Lebih lanjut Godfrey et.al (1997) dalam Januarti (2004) menyatakan bahwa teori akuntansi positif berusaha menjawab antara lain pertanyaan berikut dari sudut pandang ekonomi. :
Pertama, Apakah biaya yang dikeluarkan sebanding dengan manfaat yang diperoleh dalam pemilihan metode akuntansi alternatif. Kedua, Apakah biaya yang diperoleh sebanding dengan manfaat yang diperoleh dalam regulasi dan proses penentuan standar akuntans. Ketiga, Apa dampak laporan keuangan yang dipublikasikan pada harga saham 
Untuk lebih memahami Teori akuntas positif, berikut formula dari Watts  dan Zimmerman (1986) dalam Scott (2009 : 287) terdapat 3 hipotes yang terkandung di dalamnya, yaitu: 
Pertama, Hipotesis bonus plan, yakni apabila manajer perusahan ingin mendapatkan bonus berdasarkan laba akuntansi, maka manajer perusahaan akan memilih kebijakan akuntansi yang akan memenuhi kepentingannya, yaitu dengan menggeser laporan laba periode mendatang ke periode sekarang. Kedua, Debt Covenant Hypothesis, yakni perusahaan cenderung untuk menurunkan rasio utang/ekuitas dengan cara meningkatkan laba periode sekarang dengan menggeser dari laba-laba periode mendatang.
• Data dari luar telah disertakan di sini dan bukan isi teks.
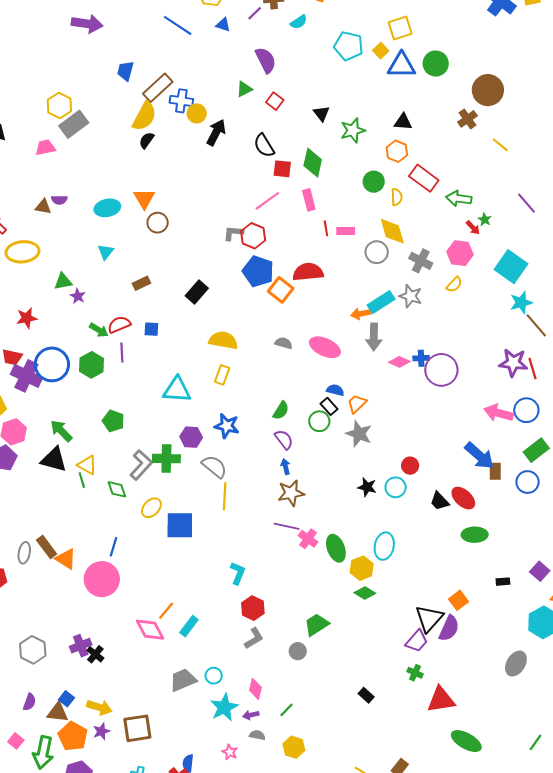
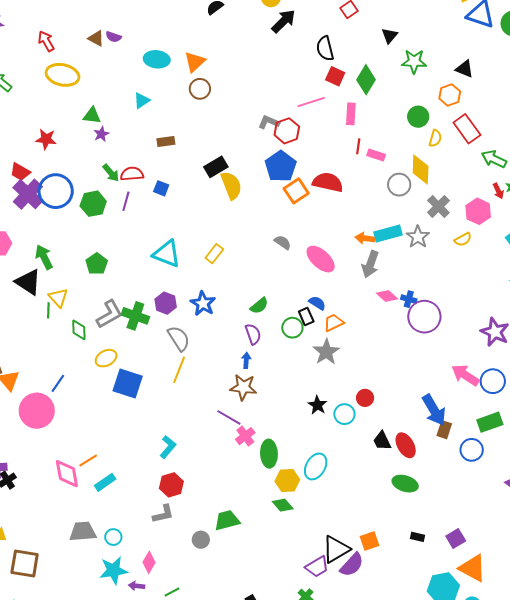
yellow semicircle: (223, 340) -> (231, 185), moved, turned 40

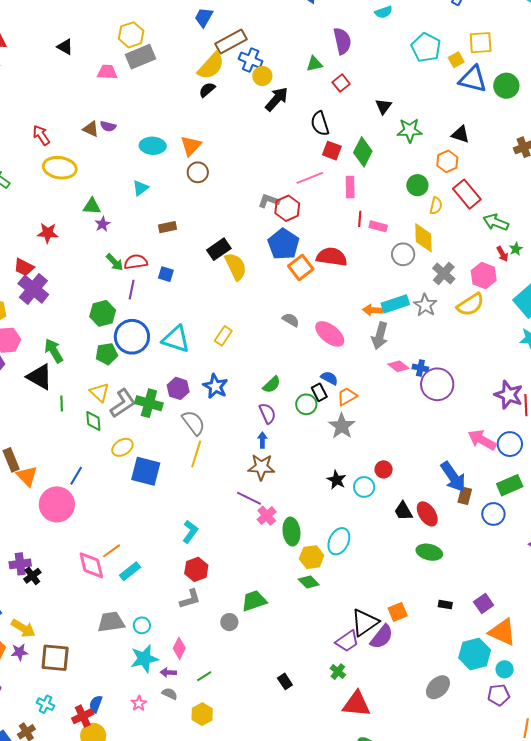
blue circle: (56, 191) -> (132, 337), moved
green hexagon: (93, 204) -> (103, 313), moved
yellow semicircle: (463, 239) -> (470, 305), size x1.6
green pentagon: (97, 264) -> (107, 354), turned 30
yellow triangle: (58, 298) -> (100, 392), moved

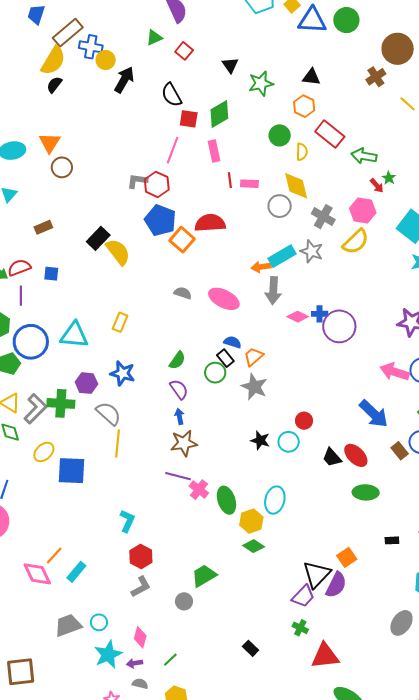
green diamond: (363, 152) -> (219, 114), turned 44
pink line: (310, 178) -> (173, 150), turned -36
brown rectangle: (465, 496) -> (400, 451), moved, turned -42

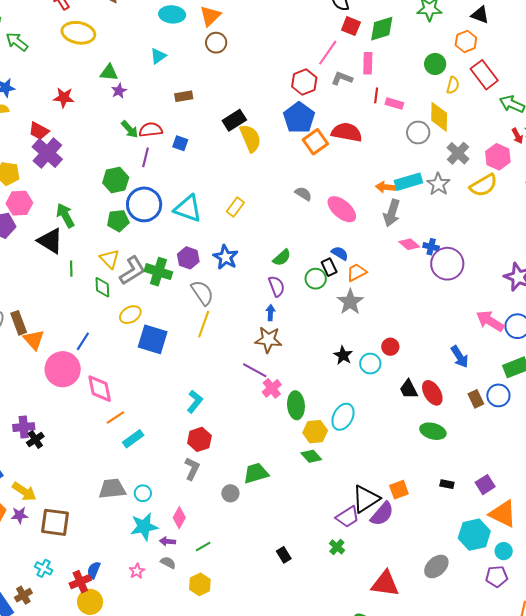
gray L-shape: (137, 181) -> (342, 78), moved
blue arrow: (374, 414) -> (460, 357), size x0.7
pink diamond: (37, 574) -> (100, 389), moved
gray L-shape: (141, 587) -> (192, 469), turned -50
red triangle: (325, 656) -> (385, 584), moved

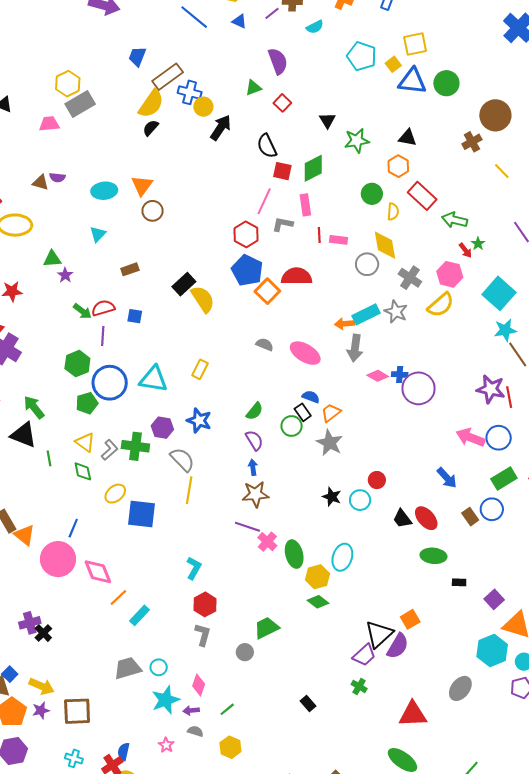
gray L-shape: (132, 271) -> (110, 450), size x0.7
black rectangle: (447, 484) -> (459, 582), moved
Motivasi perusahaan melakukan ini adalah untuk menghindari kedekatan terhadap debt covenant dan untuk mendapatkan suku bunga pinjaman yang lebih rendah, karena semakin rendah rasio/ekuitas semakin rendah risiko kebangkrutan perusahaan. Ketiga, Political Cost Hipothesis, yaitu perusahaan cenderung memperkecil tingkat laba sekarang dengan menggeser laba sekarang ke laba periode mendatang tujuan menghindari tekanan politik seperti tuduhan monopoli dengan menunjukkan laba perusahaan tidak berlebihan seperti yang dicurigai, melobi ke konggres untuk melindungi industri dari barang impor yang menyebabkan keuntungan industri merosot, menghindari tuntutan serikat kerja dengan menunjukkan bahwa laba perusahaan menurun dan lain sebagainya. Perusahaan dapat menurunkan laba dengan merubah metode atau prosedur akuntansi Dalam bukunya, (Scott, 2009 : 290) mengungkapkan bahwa Banyak penelitian yang telah membuktikan ketiga hipotesis yang dikemukakan oleh Watt & Zimmerman, antara lain : Pertama, Healy (1985) dengan hipotesis perencanaan bonus, yang menghasilkan bukti para manajer yang mendasarkan bonusnya pada income netto dilaporkan secara sistematis menggunakan kebijakan akuntansi accrual untuk pelaporan pendapatannya sehingga dapat memaksimalkan bonus. Kedua, Sweeney (1994) dengan hipotesis perjanjian hutang, dihasilkan bukti bahwa perusahaan sering melanggar perjanjian hutang dalam bentuk pemeliharaan modal kerja dan ekuitas pemegang saham. Ketiga, Jones (1991) mengkaji perubahan perusahaan untuk menurunkan income netto yang dilaporkan untuk keringanan impor. Pemberian keringan impor pada perusahaan tidak adil karena dipengaruhi oleh kompetisi asing, sebagian merupakan keputusan politik. Keempat, Lev (1979) dalam hipotesis bonus — debt convenant adanya kecenderungan manajer menjadi opportunistik dengan menyelamatkan bonus dan mengabaikan perubahan debt convenant ketika effisiensi pasar yang diharapkan bereaksi negative 
Selanjutnya Scott (2009) menjelaska bahwa tiga hipotesis yang dinyatakan diatas adalah suatu bentuk oportunistik, mereka mengasumsikan bahwa manajer memilih kebijakan akuntansi untuk memaksimalkan harapan mereka. Hipotesis ini juga dinyatakan sebagai suatu bentuk efisiensi, yang mengasumsikan bahwa sistem pengendalian internal termasuk monitoring direktur utama, keterbatasan kesempatan, dan motivasi manajer untuk memilih kebijakan akuntansi yang meminimalkan biaya kontrak. Konsekuensinya, sulit untuk memberitahu apakah perusahaan dalam memilih kebijakan akuntansinya mempertimbangkan oportunistik atau efisiensi.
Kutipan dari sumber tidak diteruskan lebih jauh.